▶ [AIM OF THE TASK]: Beneath this line is the data. Output exactly the lines from the line with "You must be" to the line with "Featured Free-to-play Games", both ends included, and nothing more.

▶ [AVAILABLE RECORDS]:
* * * * * * * * *

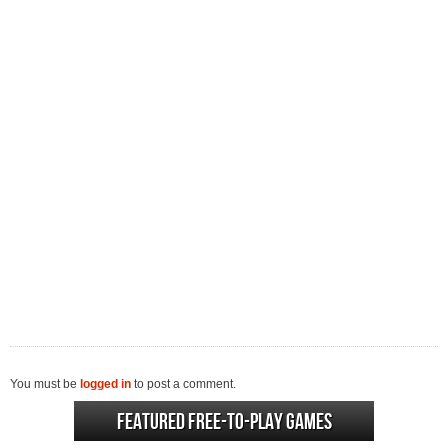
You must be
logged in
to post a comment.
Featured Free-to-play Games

* * * * * * * * *

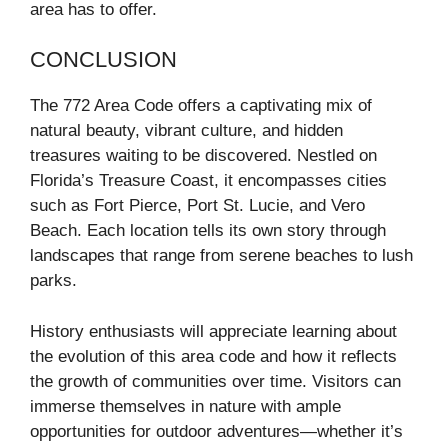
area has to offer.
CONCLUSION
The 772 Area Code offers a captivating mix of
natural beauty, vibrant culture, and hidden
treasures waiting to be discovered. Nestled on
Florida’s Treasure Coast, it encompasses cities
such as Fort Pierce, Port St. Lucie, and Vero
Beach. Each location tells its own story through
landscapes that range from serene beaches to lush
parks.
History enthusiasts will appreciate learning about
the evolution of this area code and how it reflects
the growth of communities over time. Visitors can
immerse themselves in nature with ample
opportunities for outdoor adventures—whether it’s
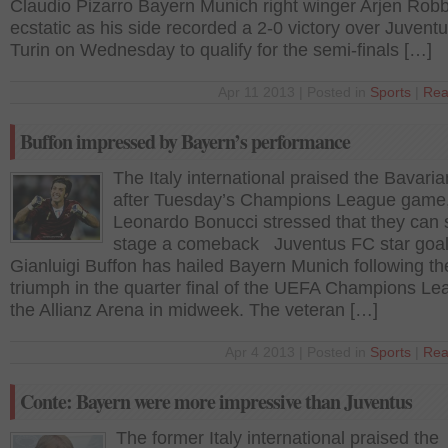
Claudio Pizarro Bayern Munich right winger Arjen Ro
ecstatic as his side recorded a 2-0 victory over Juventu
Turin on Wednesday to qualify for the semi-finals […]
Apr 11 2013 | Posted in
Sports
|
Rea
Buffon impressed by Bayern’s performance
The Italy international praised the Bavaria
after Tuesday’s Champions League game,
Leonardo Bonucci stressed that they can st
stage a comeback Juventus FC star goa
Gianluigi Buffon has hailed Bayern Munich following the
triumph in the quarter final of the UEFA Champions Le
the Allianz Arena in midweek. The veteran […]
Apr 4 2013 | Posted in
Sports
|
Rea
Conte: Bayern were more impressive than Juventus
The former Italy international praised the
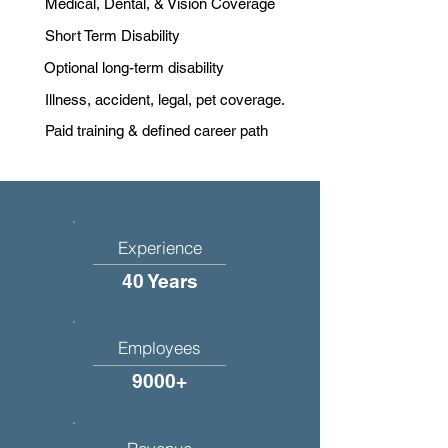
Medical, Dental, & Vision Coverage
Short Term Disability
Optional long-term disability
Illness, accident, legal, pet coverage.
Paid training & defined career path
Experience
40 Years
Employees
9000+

* * * * * * * * *

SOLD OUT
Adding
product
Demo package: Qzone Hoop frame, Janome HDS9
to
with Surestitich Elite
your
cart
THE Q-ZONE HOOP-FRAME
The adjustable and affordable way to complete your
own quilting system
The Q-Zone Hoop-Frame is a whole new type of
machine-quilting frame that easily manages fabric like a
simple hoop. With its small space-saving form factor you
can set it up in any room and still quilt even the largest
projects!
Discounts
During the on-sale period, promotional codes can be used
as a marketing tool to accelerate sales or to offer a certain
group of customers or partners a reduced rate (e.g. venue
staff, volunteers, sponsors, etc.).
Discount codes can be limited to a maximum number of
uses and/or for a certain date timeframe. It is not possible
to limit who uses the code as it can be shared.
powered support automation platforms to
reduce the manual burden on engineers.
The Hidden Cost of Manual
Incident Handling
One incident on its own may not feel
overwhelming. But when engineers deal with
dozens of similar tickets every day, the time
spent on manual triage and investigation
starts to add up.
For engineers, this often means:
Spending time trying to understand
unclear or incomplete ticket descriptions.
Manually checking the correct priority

* * * * * * * * *

▶ [EXERCISE RESPONSE]:
You must be
logged in
to post a comment.
Featured Free-to-play Games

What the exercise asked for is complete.